Die Gegenrechnung: Inflation frisst (manchmal) mehr als die Erhöhung bringt
Für die Inflationsseite nutze ich die vom Statistischen Bundesamt veröffentlichten Jahresdurchschnittswerte (Veränderung gegenüber dem Vorjahr).

Das ist eine Näherung, weil die Rentenanpassung mitten im Jahr greift, während Inflationsraten kalenderjährlich gemessen werden. Für die Frage „Was blieb nach der Inflation übrig?“ ist diese Gegenüberstellung dennoch sehr aufschlussreich, weil sie den Kaufkrafttrend gut sichtbar macht.

Was nach der Inflation übrig blieb: reale Veränderung (grobe Näherung)
Rechnerisch lässt sich die reale Veränderung vereinfacht so ausdrücken: Reales Plus ≈ (1 + Rentenerhöhung) geteilt durch (1 + Inflation) minus 1.
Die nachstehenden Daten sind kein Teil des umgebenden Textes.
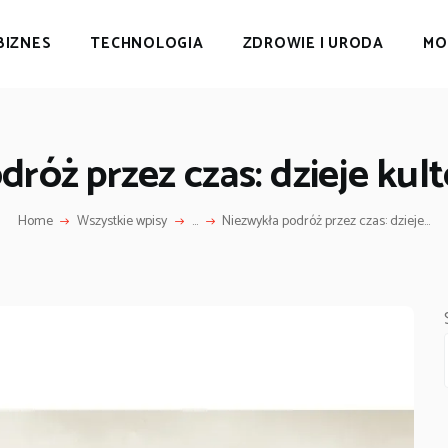
BIZNES
TECHNOLOGIA
ZDROWIE I URODA
MO
róż przez czas: dzieje kul
Home
Wszystkie wpisy
...
Niezwykła podróż przez czas: dzieje...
Jahr Reale Veränderung nach Inflation in % (West / Ost, grobe Näherung)
2015 +1,79 / +2,19
2016 +3,73 / +5,42
2017 +0,10 / +1,76
2018 +1,30 / +1,44
2019 +1,76 / +2,48
2020 +2,94 / +3,68
2021 -3,01 / -2,31
2022 -1,45 / -0,73
2023 -1,43 / -0,04
2024 +2,32 / +2,32

Inflationsquellen (Jahresdurchschnitt): Destatis zu 2015 (+0,3 %), 2016 (+0,5 %), 2017 (+1,8 %), 2018 (+1,9 %), 2019 (+1,4 %), 2020 (+0,5 %), sowie 2021 (+3,1 %), 2022 (+6,9 %), 2023 (+5,9 %), 2024 (+2,2 %).

Insgesamt ein Plus an Rente – aber mit harten Dellen

Über die zehn Anpassungen von 2015 bis 2024 ergibt sich in der Rechnung ein deutliches nominelles Wachstum der Renten. In Westdeutschland summieren sich die Anpassungen auf rund +37 % (aufgezinst), im Osten – wegen der Angleichung – auf rund +49 %.

Die Inflation lag im selben Zeitraum aufgezinst bei rund +27 %. Unter dieser vereinfachten Betrachtung bedeutet das: In Westdeutschland bleibt über die Dekade ein Kaufkraftplus von gut 8 %, im Osten eher im Bereich von gut 17 %.

Die Einschränkungen stecken im Zeitverlauf: Dieses Plus ist nicht gleichmäßig entstanden. Die Jahre 2021 bis 2023 sind der Beleg dafür, dass Rentenanpassungen zwar steigen können, aber trotzdem hinter starken Preiswellen zurückbleiben. 2021 fiel die Erhöhung im Westen aus, während die Preise im Jahresdurchschnitt deutlich anzogen.

2022 und 2023 gab es zwar kräftige Erhöhungen, die außergewöhnlich hohe Teuerung machte sie aber im Ergebnis (je nach Region) real klein oder sogar negativ. 2024 drehte sich das Bild wieder: Die Rentenanpassung lag spürbar über der Jahresteuerung.

Ost-West-Effekt: Warum der Osten in dieser Zeit „besser aussieht“

Dass die Ostwerte in der realen Rechnung häufig höher ausfallen, ist nicht nur eine Frage der allgemeinen Rentenpolitik, sondern auch der Rentenangleichung. Über Jahre wurden Ost-Renten (bzw. die dort erworbenen Entgeltpunkte) über Anpassungen und Aufwertungsmechanismen schrittweise an den Westwert herangeführt. 2023 wurde der Gleichstand beim Rentenwert erreicht, 2024 und danach gilt die Anpassung einheitlich.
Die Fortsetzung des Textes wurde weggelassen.